A cognitive group hierarchy game theoretic framework for bandwidth management

Probabilistic predictions are critical in practice on many decision making applications because optimizing the user experience requires being able to compute the expected utilities of mutually exclusive pieces of content. Hierarchy games for decision making are valuable where two or more agents seek their own goals, possibilities of conflicts, competition and cooperation. In most cases, decision making needs to happen real-time, and the latency allowance for predictions is restrictive. The quality of the knowledge extracted from the information available is restricted by complexity of the model. Hierarchy game theory framework enables complex modeling of data in probabilistic modeling.
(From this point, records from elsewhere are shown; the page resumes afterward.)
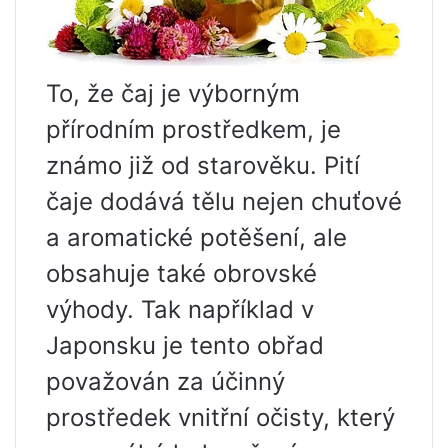
To, že čaj je výborným
přírodním prostředkem, je
známo již od starověku. Pití
čaje dodává tělu nejen chuťové
a aromatické potěšení, ale
obsahuje také obrovské
výhody. Tak například v
Japonsku je tento obřad
považován za účinný
prostředek vnitřní očisty, který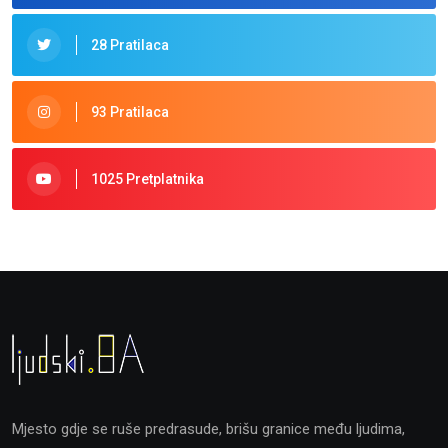
28 Pratilaca
93 Pratilaca
1025 Pretplatnika
Mjesto gdje se ruše predrasude, brišu granice među ljudima,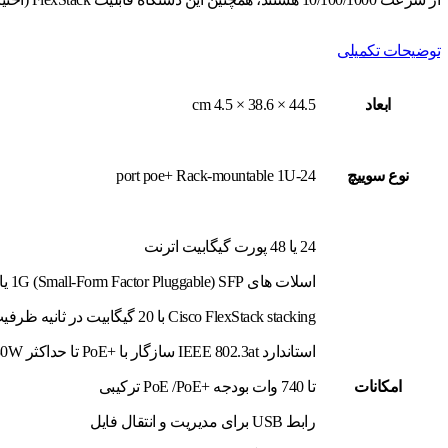
توضیحات تکمیلی
ابعاد
44.5 × 38.6 × 4.5 cm
نوع سوييچ
24-port poe+ Rack-mountable 1U
24 یا 48 پورت گیگابیت اترنت
اسلات های 1G (Small-Form Factor Pluggable) SFP یا +1G/10G SFP
Cisco FlexStack stacking با 20 گیگابیت در ثانیه ظرفیت استک (اختیاری)
استاندارد IEEE 802.3at سازگار با +PoE تا حداکثر 30W پاور در هر پورت
امکانات
تا 740 وات بودجه +PoE /PoE ترکیبی
رابط USB برای مدیریت و انتقال فایل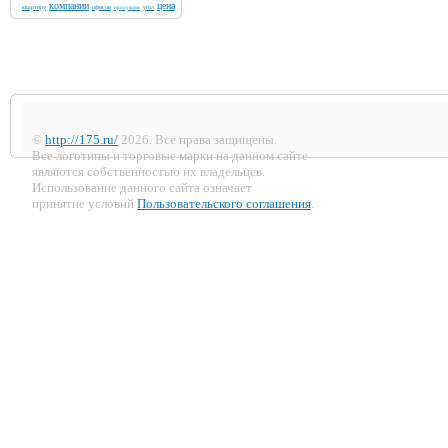
компании
цена
квартиру
офисов
угол
продукции
©
http://175.ru/
2026. Все права защищены.
Все логотипы и торговые марки на данном сайте
являются собственностью их владельцев.
Использование данного сайта означает
принятие условий
Пользовательского соглашения
.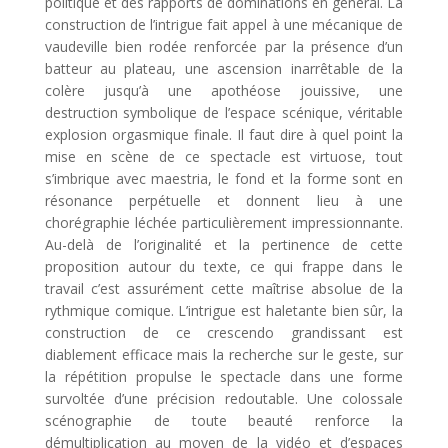
politique et des rapports de dominations en général. La
construction de l’intrigue fait appel à une mécanique de
vaudeville bien rodée renforcée par la présence d’un
batteur au plateau, une ascension inarrêtable de la
colère jusqu’à une apothéose jouissive, une
destruction symbolique de l’espace scénique, véritable
explosion orgasmique finale. Il faut dire à quel point la
mise en scène de ce spectacle est virtuose, tout
s’imbrique avec maestria, le fond et la forme sont en
résonance perpétuelle et donnent lieu à une
chorégraphie léchée particulièrement impressionnante.
Au-delà de l’originalité et la pertinence de cette
proposition autour du texte, ce qui frappe dans le
travail c’est assurément cette maîtrise absolue de la
rythmique comique. L’intrigue est haletante bien sûr, la
construction de ce crescendo grandissant est
diablement efficace mais la recherche sur le geste, sur
la répétition propulse le spectacle dans une forme
survoltée d’une précision redoutable. Une colossale
scénographie de toute beauté renforce la
démultiplication au moyen de la vidéo et d’espaces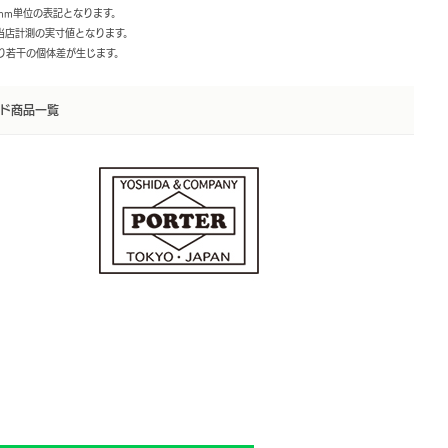
mm単位の表記となります。
は当店計測の実寸値となります。
より若干の個体差が生じます。
ド商品一覧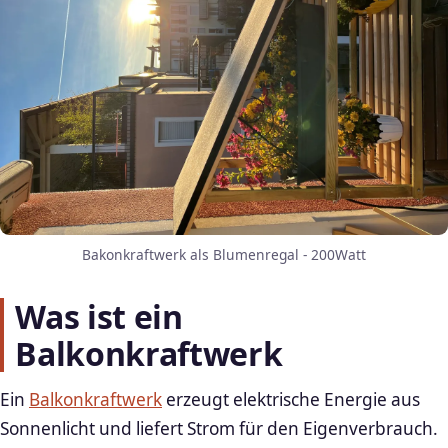
Bakonkraftwerk als Blumenregal - 200Watt
Was ist ein
Balkonkraftwerk
Ein
Balkonkraftwerk
erzeugt elektrische Energie aus
Sonnenlicht und liefert Strom für den Eigenverbrauch.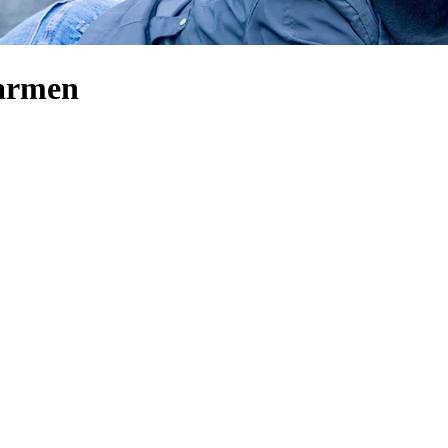
Carmen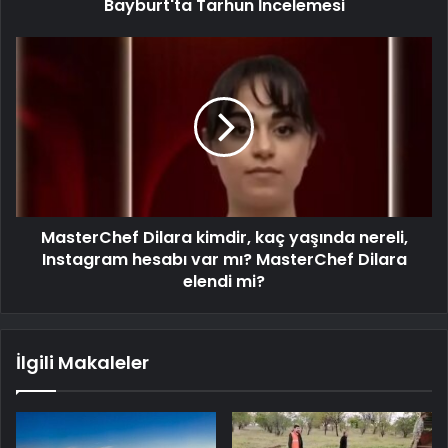
Bayburt'ta Tarhun İncelemesi
MasterChef Dilara kimdir, kaç yaşında nereli,
Instagram hesabı var mı? MasterChef Dilara
elendi mi?
İlgili Makaleler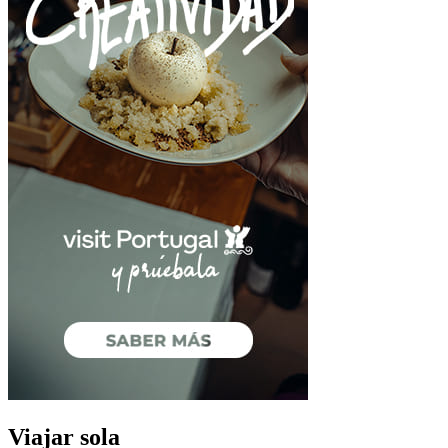
Viajar sola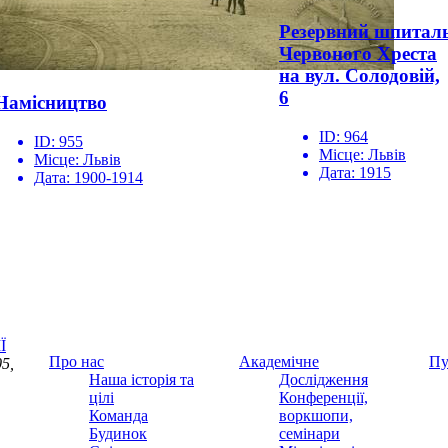
Резервний шпитал
Червоного Хреста
на вул. Солодовій,
6
Намісництво
ID:
964
ID:
955
Місце:
Львів
Місце:
Львів
Дата:
1915
Дата:
1900-1914
Ї
Про нас
Академічне
Пу
5,
Наша історія та
Дослідження
цілі
Конференції,
Команда
воркшопи,
Будинок
семінари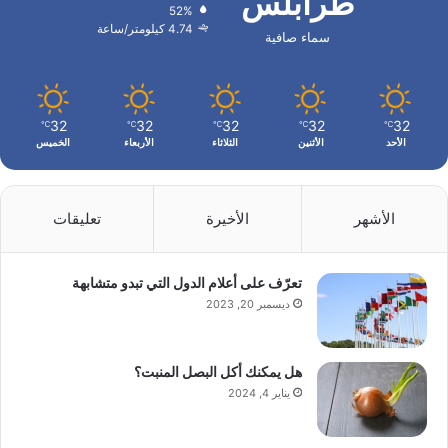
طرابلس
52%
4.74 كيلومتر/ساعة
سماء صافية
32
32
32
32
32
℃
℃
℃
℃
℃
الأحد
الأثنين
الثلاثاء
الأربعاء
الخميس
الأشهر
الأخيرة
تعليقات
تعرّف على أعلام الدول التي تبدو متشابهة
ديسمبر 20, 2023
هل يمكنك أكل البصل المنبت؟
يناير 4, 2024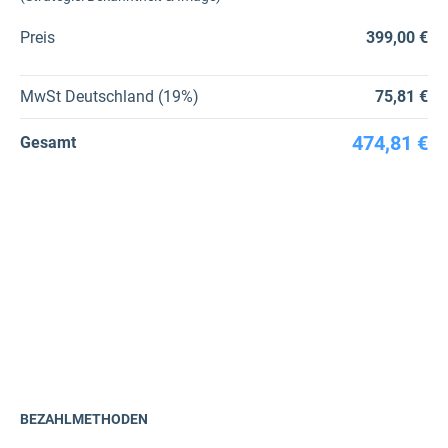
Preis
399,00 €
MwSt Deutschland (19%)
75,81 €
474,81 €
Gesamt
BEZAHLMETHODEN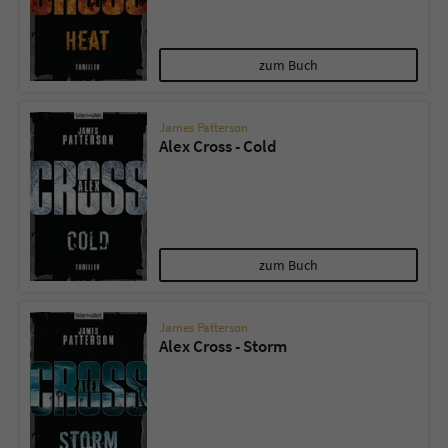
zum Buch
James Patterson
Alex Cross - Cold
zum Buch
James Patterson
Alex Cross - Storm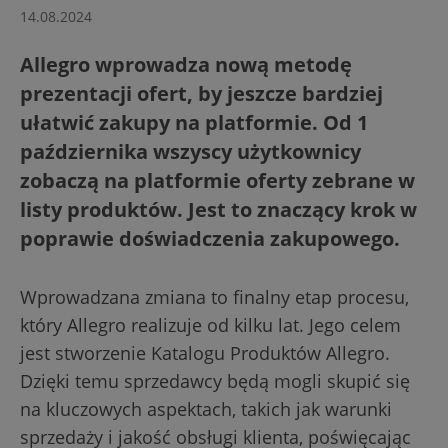
14.08.2024
Allegro wprowadza nową metodę
prezentacji ofert, by jeszcze bardziej
ułatwić zakupy na platformie. Od 1
października wszyscy użytkownicy
zobaczą na platformie oferty zebrane w
listy produktów. Jest to znaczący krok w
poprawie doświadczenia zakupowego.
Wprowadzana zmiana to finalny etap procesu,
który Allegro realizuje od kilku lat. Jego celem
jest stworzenie Katalogu Produktów Allegro.
Dzięki temu sprzedawcy będą mogli skupić się
na kluczowych aspektach, takich jak warunki
sprzedaży i jakość obsługi klienta, poświęcając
However, applicability to big data is complicated by the difficulties of inference in complex probabilistic models, and by computational constraints. We focus on applying probabilistic models to bandwidth management for Landsat sensors. It is important to recognize the inconsistencies between individual rationality and group rationality for this social as well as engineering problem. Hierarchical game theory models interactions where a situation affects players at multiple levels. Our paper discusses the effect of optimizing the selection of specific bands for faster throughput on mission capabilities. We discuss four levels of hierarchies involving Landsat bands, number of sensors, mission priorities, and responsible organizations. In each case each entity in the hierarchy is treated as a player or agent.